Another reason for thinking that LLM AGI will have memory/state, conditional on AGI being built, is that it’s probably the only blocker to something like drop-in remote workers being built, and from there escalating to AGI and ASI because it would allow for potentially unbounded meta-learning given unbounded resources, and even make meta-learning in general far more effective for longer time periods.
Gwern explains why meta-learning explains basically all of the baffling LLM weaknesses here, and the short version is that right now, LLM weights are frozen after training and they have zero neuroplasticity after training (modulo in-context learning, but that is way too weak to matter), and this means LLMs can learn 0 new tricks after release, and in all but the simplest tasks, it turns out that learning has to be continuously there, which was the key thing we didn’t really realize was a limitation of GPT-N style AIs.

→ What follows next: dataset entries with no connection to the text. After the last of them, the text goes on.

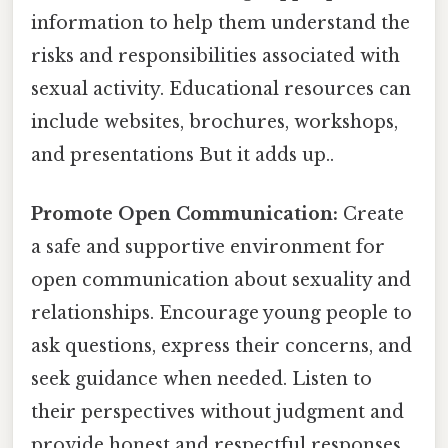
information to help them understand the
risks and responsibilities associated with
sexual activity. Educational resources can
include websites, brochures, workshops,
and presentations But it adds up..
Promote Open Communication:
Create
a safe and supportive environment for
open communication about sexuality and
relationships. Encourage young people to
ask questions, express their concerns, and
seek guidance when needed. Listen to
their perspectives without judgment and
provide honest and respectful responses.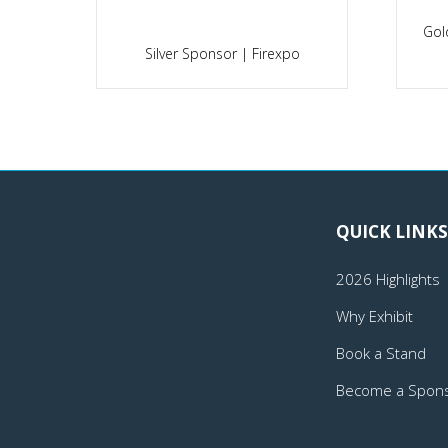
Gol
po
Silver Sponsor | Firexpo
QUICK LINKS
2026 Highlights
Why Exhibit
Book a Stand
Become a Spon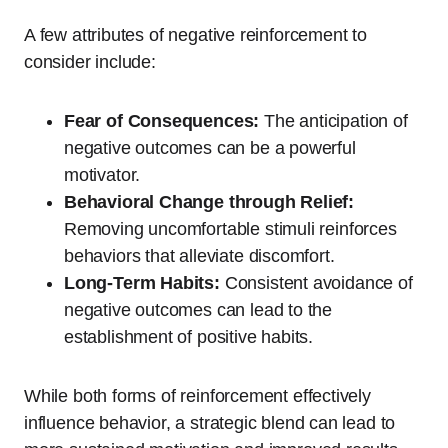
A few attributes of negative reinforcement to
consider include:
Fear of Consequences:
The anticipation of
negative outcomes can be a powerful
motivator.
Behavioral Change through Relief:
Removing uncomfortable stimuli reinforces
behaviors that alleviate discomfort.
Long-Term Habits:
Consistent avoidance of
negative outcomes can lead to the
establishment of positive habits.
While both forms of reinforcement effectively
influence behavior, a strategic blend can lead to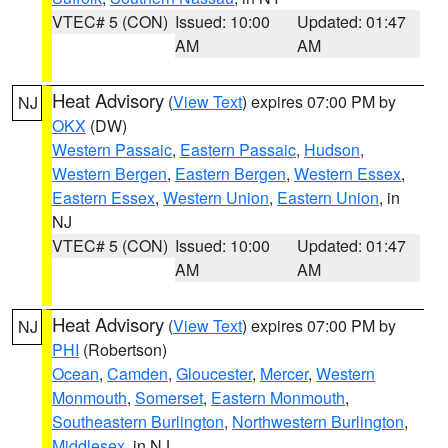
VTEC# 5 (CON)
Issued: 10:00
Updated: 01:47
AM
AM
Heat Advisory
(
View Text
) expires 07:00 PM by
NJ
OKX
(DW)
Western Passaic
,
Eastern Passaic
,
Hudson
,
Western Bergen
,
Eastern Bergen
,
Western Essex
,
Eastern Essex
,
Western Union
,
Eastern Union
, in
NJ
VTEC# 5 (CON)
Issued: 10:00
Updated: 01:47
AM
AM
Heat Advisory
(
View Text
) expires 07:00 PM by
NJ
PHI
(Robertson)
Ocean
,
Camden
,
Gloucester
,
Mercer
,
Western
Monmouth
,
Somerset
,
Eastern Monmouth
,
Southeastern Burlington
,
Northwestern Burlington
,
Middlesex
, in NJ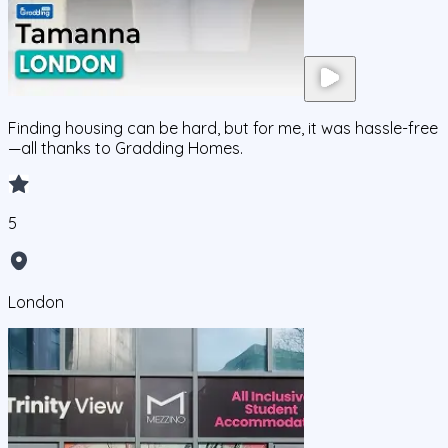
Finding housing can be hard, but for me, it was hassle-free
—all thanks to Gradding Homes.
5
London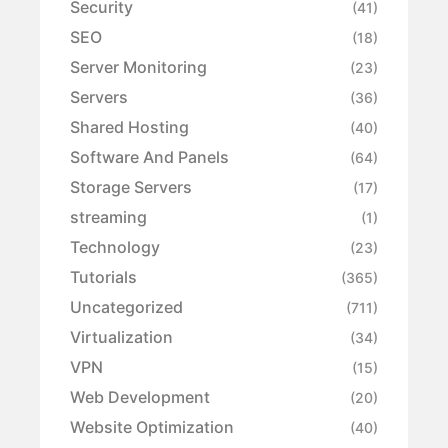
Security
(41)
SEO
(18)
Server Monitoring
(23)
Servers
(36)
Shared Hosting
(40)
Software And Panels
(64)
Storage Servers
(17)
streaming
(1)
Technology
(23)
Tutorials
(365)
Uncategorized
(711)
Virtualization
(34)
VPN
(15)
Web Development
(20)
Website Optimization
(40)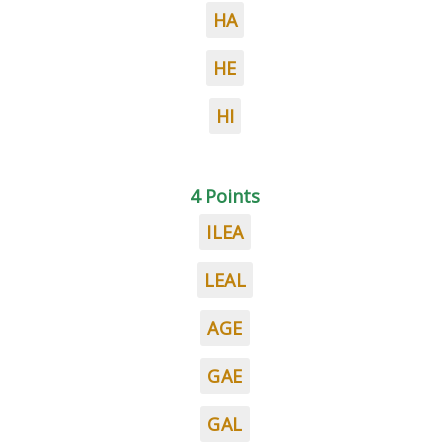
HA
HE
HI
4 Points
ILEA
LEAL
AGE
GAE
GAL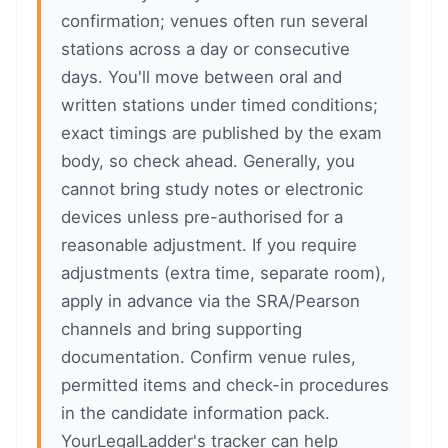
confirmation; venues often run several
stations across a day or consecutive
days. You'll move between oral and
written stations under timed conditions;
exact timings are published by the exam
body, so check ahead. Generally, you
cannot bring study notes or electronic
devices unless pre-authorised for a
reasonable adjustment. If you require
adjustments (extra time, separate room),
apply in advance via the SRA/Pearson
channels and bring supporting
documentation. Confirm venue rules,
permitted items and check-in procedures
in the candidate information pack.
YourLegalLadder's tracker can help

More in the comment below:
Re the recurrence/memory aspect, you might like this new paper which actually figured out how to use recurrent architectures to make a 1 minute Tom and Jerry cartoon video that was reasonably consistent, and in the tweet below, argues that somehow they managed to fix the training problems that come from training vanilla RNNs:
https://test-time-training.github.io/video-dit/assets/ttt_cvpr_2025.pdf
https://arxiv.org/abs/2407.04620
https://x.com/karansdalal/status/1810377853105828092 (This is the tweet I pointed to for the claim that they solved the issue of training vanilla RNNs):
https://x.com/karansdalal/status/1909312851795411093 (Previous work that is relevant)
https://x.com/karansdalal/status/1909312851795411093 (Tweet of the current paper)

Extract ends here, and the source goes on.